Take the entries below and print, exactly, the stretch from the line containing "violazione, da parte del creditore" through the line containing "della Commissione pe", both included.
<<<<
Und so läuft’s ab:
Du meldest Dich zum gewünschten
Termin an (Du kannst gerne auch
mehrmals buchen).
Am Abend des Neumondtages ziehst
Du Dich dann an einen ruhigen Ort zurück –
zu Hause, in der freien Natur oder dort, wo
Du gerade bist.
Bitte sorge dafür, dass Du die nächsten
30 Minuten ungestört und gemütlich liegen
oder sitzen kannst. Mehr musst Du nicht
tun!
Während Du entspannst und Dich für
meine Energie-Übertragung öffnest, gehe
>>>>
<<<<
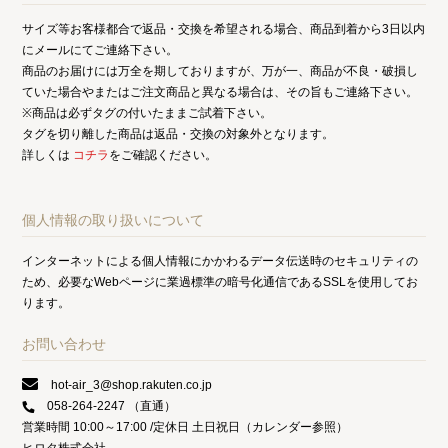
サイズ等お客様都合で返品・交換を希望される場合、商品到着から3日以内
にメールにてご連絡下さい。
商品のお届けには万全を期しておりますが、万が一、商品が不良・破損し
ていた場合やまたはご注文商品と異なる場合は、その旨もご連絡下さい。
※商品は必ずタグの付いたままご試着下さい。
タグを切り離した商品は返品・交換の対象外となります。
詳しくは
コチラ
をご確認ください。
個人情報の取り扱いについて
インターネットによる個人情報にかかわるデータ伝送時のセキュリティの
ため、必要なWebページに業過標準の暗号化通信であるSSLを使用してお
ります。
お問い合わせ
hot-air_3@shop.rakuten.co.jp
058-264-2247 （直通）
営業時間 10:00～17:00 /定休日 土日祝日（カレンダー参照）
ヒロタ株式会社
>>>>
<<<<
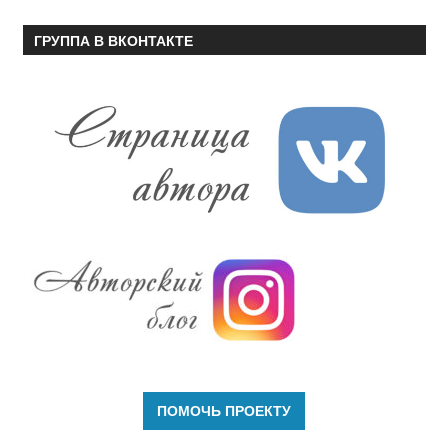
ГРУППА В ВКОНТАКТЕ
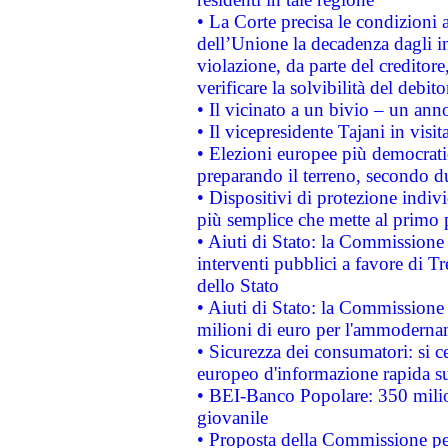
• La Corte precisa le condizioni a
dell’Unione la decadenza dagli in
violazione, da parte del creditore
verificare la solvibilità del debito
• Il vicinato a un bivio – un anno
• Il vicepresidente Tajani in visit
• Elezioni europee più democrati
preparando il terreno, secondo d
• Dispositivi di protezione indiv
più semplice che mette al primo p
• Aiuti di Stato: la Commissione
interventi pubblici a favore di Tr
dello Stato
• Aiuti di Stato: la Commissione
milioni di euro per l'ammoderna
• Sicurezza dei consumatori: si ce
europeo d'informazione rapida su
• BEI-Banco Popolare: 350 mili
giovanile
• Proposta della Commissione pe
>>>>
### Result of the exercise
violazione, da parte del creditore
verificare la solvibilità del debito
• Il vicinato a un bivio – un anno
• Il vicepresidente Tajani in visit
• Elezioni europee più democrati
preparando il terreno, secondo d
• Dispositivi di protezione indiv
più semplice che mette al primo p
• Aiuti di Stato: la Commissione
interventi pubblici a favore di Tr
dello Stato
• Aiuti di Stato: la Commissione
milioni di euro per l'ammoderna
• Sicurezza dei consumatori: si ce
europeo d'informazione rapida su
• BEI-Banco Popolare: 350 mili
giovanile
• Proposta della Commissione pe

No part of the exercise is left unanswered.